Grant High School
  • Portland Public Schools
  • Grant High School
Two NE Portland schools went into brief lockdown this afternoon, when an area business reported seeing two young men with guns walking toward Grant High School.

Portland police, in a fresh news release, say officers responding to the area couldn't locate the suspects and have no idea if the guns they were carrying are real. Portland Public Schools spokeswoman Christine Miles, meanwhile, offered a different account, saying there was a report of a single young man walking toward Grant with what appeared to be a gun, and that it was determined to be an Airsoft product—a brand of novelty gun that shoots plastic or metallic pellets and frequently look like assault rifles.

Beginning at around 12:40 pm, Miles says, all the doors were locked at both Grant and Beverly Cleary School's Hollyrood Campus for about 10 minutes, before administrators decided there was no threat. The lockdown was prompted by a call to Grant's principal from a local business owner, Miles says.

The police bureau's account is different. From the news release:

Neither suspect was located, no reports of any actual threats and no determination if the guns were real.

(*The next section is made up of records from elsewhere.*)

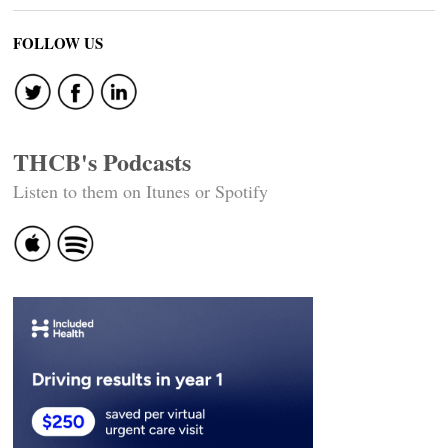
FOLLOW US
THCB's Podcasts
Listen to them on Itunes or Spotify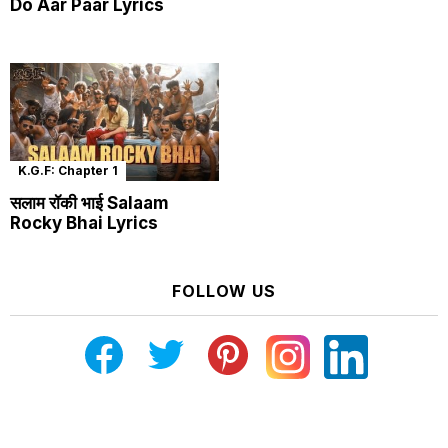
Do Aar Paar Lyrics
K.G.F: Chapter 1
सलाम रॉकी भाई Salaam
Rocky Bhai Lyrics
FOLLOW US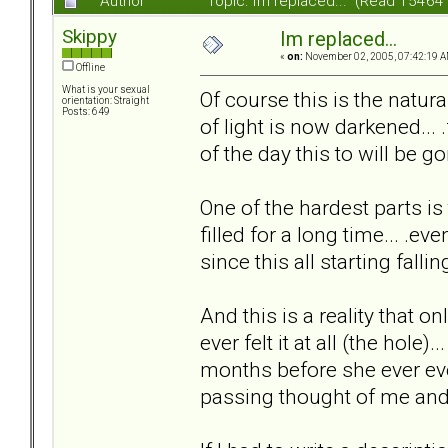
Author
Topic: Im replaced... (Read 15464
Skippy
Im replaced...
«
on:
November 02, 2005, 07:42:19 A
Offline
What is your sexual
Of course this is the natural
orientation: Straight
Posts: 649
of light is now darkened... 
of the day this to will be go
One of the hardest parts is
filled for a long time... .ev
since this all starting falling
And this is a reality that on
ever felt it at all (the hole).
months before she ever eve
passing thought of me and t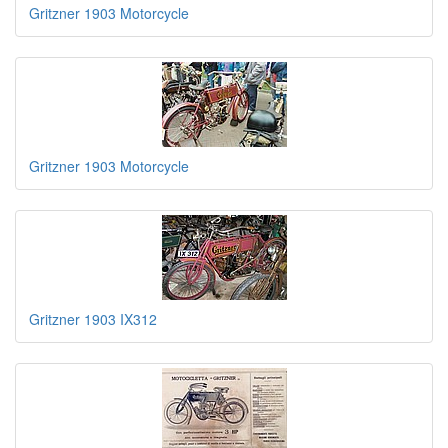
Gritzner 1903 Motorcycle
Gritzner 1903 Motorcycle
Gritzner 1903 IX312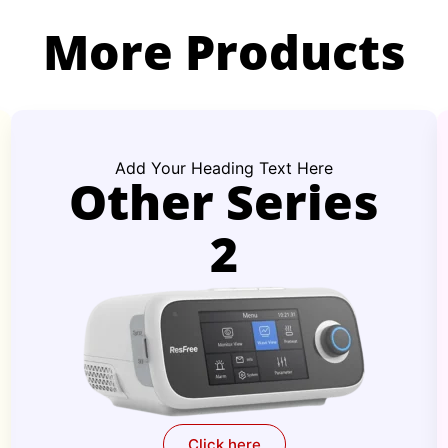
More Products
Add Your Heading Text Here
Other Series
2
Click here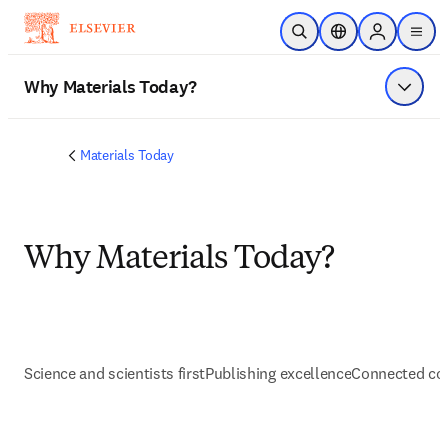
メインのコンテンツにスキップ
検索を開く
ロケーションセレ
Sign in to p
menu
する
Why Materials Today?
メニュ
Materials Today
Why Materials Today?
Science and scientists first
Publishing excellence
Connected co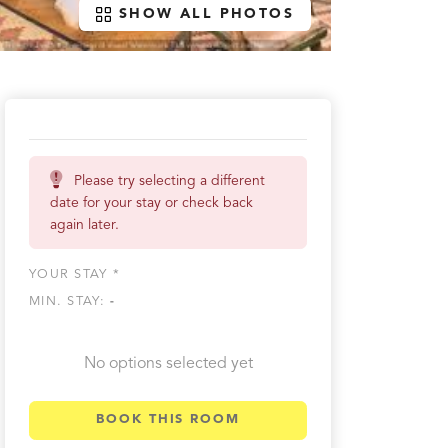
SHOW ALL PHOTOS
Please try selecting a different
date for your stay or check back
again later.
YOUR STAY *
MIN. STAY:
-
No options selected yet
BOOK THIS ROOM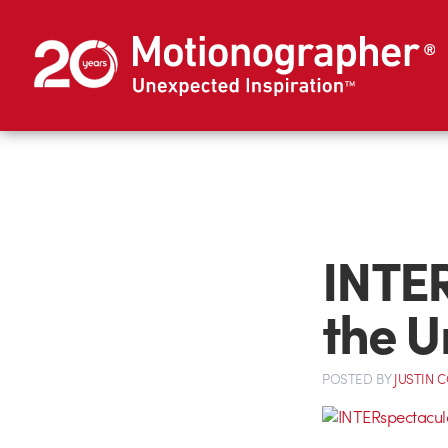
INTER
the U
POSTED
BY
JUSTIN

The suspects were described as white males in their late teens or early-20s, 5'8" tall, and medium builds. One was described as having brown hair, wearing a white t-shirt and blue jeans. The other was described as wearing a dark jacket and blue jeans. One of the suspects was described as carrying a green military bag around his chest in addition to the semi-automatic rifle.

All schools resumed normal operation after police checked the neighborhood.

Any report of rifle-toting gunmen near a school is likely to draw concern, clearly, given last week's massacre at Umpqua Community College in Roseburg. We're trying to figure out where the discrepancies come from.

Update, 3:42 pm: Police haven't called back but Miles just did. She says reports from Grant's principal suggested one man with a gun, but that a police officer called her with another report.

"He said, 'In early reports we were looking at an aerosol gun, now we firmly believe it was no gun whatever." Miles says, noting schools are staying on "heightened alert."